Обитель Апельсинового Дерева — страница 133 из 141

Сабран вдруг обхватила ведьму обеими руками. Тани обомлела от неожиданности.

– Прости меня, – сказала королева.

Калайба высвободилась, сверкнула глазами. Извернулась стремительно, как скорпион, и в ее ладони снова блеснула красная молния.

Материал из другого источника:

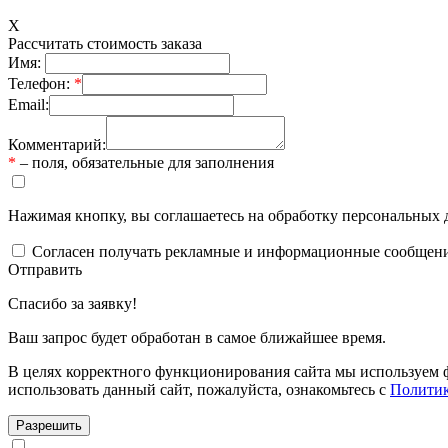
X
Рассчитать стоимость заказа
Имя:
Телефон:
*
Email:
Комментарий:
*
– поля, обязательные для заполнения
Нажимая кнопку, вы соглашаетесь на обработку персональных 
Согласен получать рекламные и информационные сообщен
Отправить
Спасибо за заявку!
Ваш запрос будет обработан в самое ближайшее время.
В целях корректного функционирования сайта мы используем ф
использовать данный сайт, пожалуйста, ознакомьтесь с
Политик
Разрешить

Клинок пронзил ее насквозь. Клинок из стеррена.

Осколок кометы.

Калайба резко втянула воздух. Она уставилась на кровь, уносившую с собой ее жизнь, а ее убийца тем временем откинула скрывавший лицо капюшон.

– Я сделала это ради тебя. – Эда повернула клинок, вгоняя его глубже в рану. – Я унесу тебя к твоему боярышнику, Калайба. Да подарит он тебе покой, которого ты не нашла здесь.

Темная кровь сердца текла по груди ведьмы, мимо пупа. Даже бессмертные истекают кровью.

– Эдаз ак-Нара. – Имя в ее устах прозвучало проклятьем. – Ты, знаешь ли, очень похожа на Клеолинду. – Кровь запеклась у нее на губах. – Столько веков миновало, и вот передо мной ее дух. Она… пережила меня.

Наваливаясь на клинок, инисская ведьма страшно закричала. Вопль разнесся над водой, уходя в дали Бездны. Аскалон выпал у нее из руки, и Сабран подхватила его. Последним усилием Калайба сжала ее горло.

– Твой дом, – шепнула она в лицо королеве, – выстроен на бесплодной земле. – (Эда отрывала от Сабран руки ведьмы, но та сжимала ее как тисками.) – Я вижу впереди хаос, Сабран Девятая. Берегись пресной воды.

Стиснув зубы, Эда выдернула клинок, и новая кровь хлестнула из Калайбы, как вино из меха. К тому времени как ее тело повалилось на палубу, глаза ведьмы застыли холодными мертвыми изумрудами.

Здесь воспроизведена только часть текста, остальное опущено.